I'd give just about anything to see an old friend, even for only an hour. Skype is like a tease, I miss sharing a glass of rosé with my sister in her backyard, listening to the cicadas and watching their dogs inspect every blade of grass with their snouts. At times I miss my old job where I shucked oysters and talked salty-ocean-food with regulars at the seafood bar, talked gin with the bartenders, small batch distillery gin, stuff you can't find here, the real deal. I miss watching the sunset through the trees, over the reservoir at Highland Park in Rochester. In the winter, the naked branches black against a pink sky, they looked like bronchi and alveoli in your lungs. I miss banana bread french toast with my friend, Erinn. Sitting on her stoop in the morning with coffee, plates balanced on our laps, marveling over the six raised beds we built in her front yard, the abundance of vegetables we yielded last summer. The thing is, I am trying to learn to be ok with uncertainty. Can you just let go, can you revel in wonderful memories and also push forward knowing the future is just as wonderful, if not better, than the past?
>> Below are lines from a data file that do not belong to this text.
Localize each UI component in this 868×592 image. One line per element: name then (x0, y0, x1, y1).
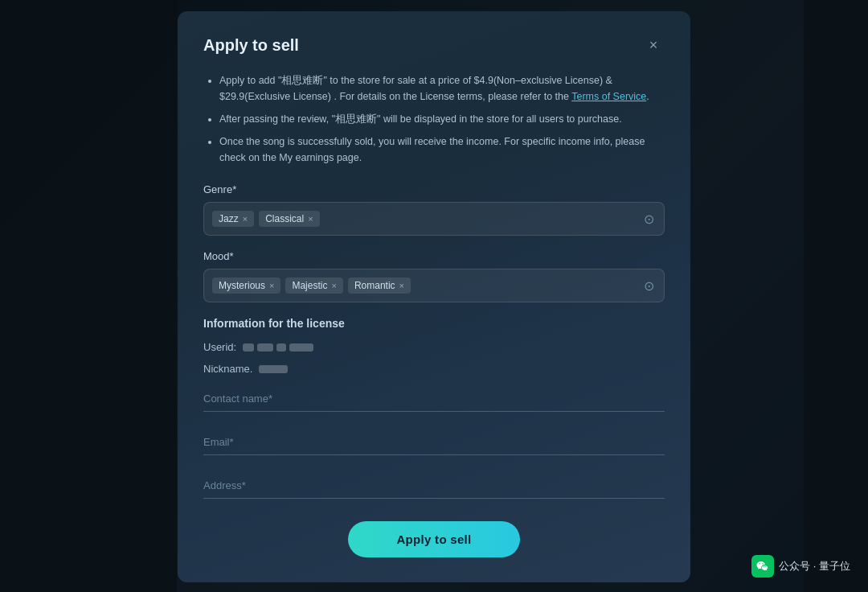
info-item-1: Apply to add "相思难断" to the store for sal… (219, 72, 665, 105)
mood-input[interactable]: Mysterious × Majestic × Romantic × ⊙ (203, 269, 665, 302)
apply-to-sell-modal: Apply to sell × Apply to add "相思难断" to t… (178, 11, 690, 582)
mood-tag-majestic-label: Majestic (292, 280, 327, 291)
email-field (203, 428, 665, 458)
apply-to-sell-button[interactable]: Apply to sell (348, 521, 519, 557)
mood-dropdown-icon[interactable]: ⊙ (644, 278, 654, 294)
mood-tag-mysterious-label: Mysterious (219, 280, 265, 291)
close-button[interactable]: × (642, 34, 665, 56)
contact-name-input[interactable] (203, 384, 665, 412)
nickname-label: Nickname. (203, 363, 252, 375)
mood-tag-mysterious: Mysterious × (212, 278, 280, 294)
license-section-heading: Information for the license (203, 317, 665, 330)
wechat-icon (751, 555, 774, 578)
watermark: 公众号 · 量子位 (751, 555, 850, 578)
modal-header: Apply to sell × (203, 34, 665, 56)
modal-title: Apply to sell (203, 36, 299, 55)
genre-label: Genre* (203, 183, 665, 195)
mood-label: Mood* (203, 250, 665, 262)
genre-tag-jazz: Jazz × (212, 211, 254, 227)
info-text-1a: Apply to add "相思难断" to the store for sal… (219, 75, 612, 102)
address-input[interactable] (203, 471, 665, 499)
mood-tag-romantic-label: Romantic (354, 280, 395, 291)
mood-tag-mysterious-remove[interactable]: × (269, 282, 274, 290)
userid-label: Userid: (203, 341, 236, 353)
userid-value (243, 343, 313, 352)
mood-section: Mood* Mysterious × Majestic × Romantic ×… (203, 250, 665, 302)
info-item-2: After passing the review, "相思难断" will be… (219, 111, 665, 127)
userid-block-4 (289, 343, 313, 352)
genre-tag-jazz-remove[interactable]: × (243, 215, 248, 224)
watermark-text: 公众号 · 量子位 (779, 559, 850, 574)
genre-tag-jazz-label: Jazz (219, 213, 239, 224)
mood-tag-romantic-remove[interactable]: × (399, 282, 404, 290)
mood-tag-majestic: Majestic × (285, 278, 342, 294)
address-field (203, 471, 665, 502)
userid-block-2 (257, 343, 273, 352)
nickname-row: Nickname. (203, 363, 665, 375)
info-text-1b: . (646, 91, 649, 102)
contact-name-field (203, 384, 665, 415)
userid-block-3 (276, 343, 286, 352)
genre-section: Genre* Jazz × Classical × ⊙ (203, 183, 665, 236)
info-item-3: Once the song is successfully sold, you … (219, 134, 665, 166)
mood-tag-majestic-remove[interactable]: × (331, 282, 336, 290)
genre-dropdown-icon[interactable]: ⊙ (644, 212, 654, 227)
genre-input[interactable]: Jazz × Classical × ⊙ (203, 202, 665, 236)
userid-block-1 (243, 343, 254, 352)
genre-tag-classical: Classical × (259, 211, 319, 227)
nickname-value (259, 365, 288, 373)
modal-backdrop: Apply to sell × Apply to add "相思难断" to t… (0, 0, 868, 592)
tos-link[interactable]: Terms of Service (571, 91, 646, 102)
info-section: Apply to add "相思难断" to the store for sal… (203, 72, 665, 166)
email-input[interactable] (203, 428, 665, 455)
mood-tag-romantic: Romantic × (348, 278, 411, 294)
genre-tag-classical-remove[interactable]: × (308, 215, 313, 224)
genre-tag-classical-label: Classical (265, 213, 304, 224)
userid-row: Userid: (203, 341, 665, 353)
The past few mornings I have woken up gripped with stress. It's the kind that makes you not want to get out of bed. The kind that tells me it's time to return to the yoga mat, return to my breath and chill the heck out. I suppose I'm stressed because I've yet to find a job, I'm not sure where I'm going to live. I'm starting to realize here in Puerto Viejo, if I want to teach English, I have to make it happen on my own. Perhaps offering private lessons or suggesting to tour companies here that I can teach their employees better English. The thing is, if I were to teach at an ESL school, there you have lesson plans provided for you, a teacher's textbook to work off of. Here there's none of that, I'd be making everything up on my own. And you know what? That scares the shit out of me. I'm so incredibly intimidated by it all. And as a result, I go to yoga every day, ride my bike to the beach and avoid trying to manifest what I came here to do. For all my writing about doing what scares you, I'm sad to admit, I'm slow to get the ball rolling. Why? I'm a capable human being, I'm intelligent and creative. I'm pretty darn sure I have what it takes. There's a big part of me that is desperate to see an old face, to hug someone I know really, really well, to have a best friend look me in the eyes and say, "you can do this." And because I'm the new gal in town, I don't have that here. Sure, I'm independent, fiercely independent but I am also just a human being who would love some comfort and a hand to hold. Maybe it's because perhaps for the first time in my life, I'm actually doing what I really want to do and I've stopped allowing myself to be influenced by what others think of me or my choices. I'm not tethered to anyone or anything, I'm just tethered to myself, to my own heart, to my own destiny, to my yoga mat and to the ocean. And if we truly believe in something, we can make it happen, right?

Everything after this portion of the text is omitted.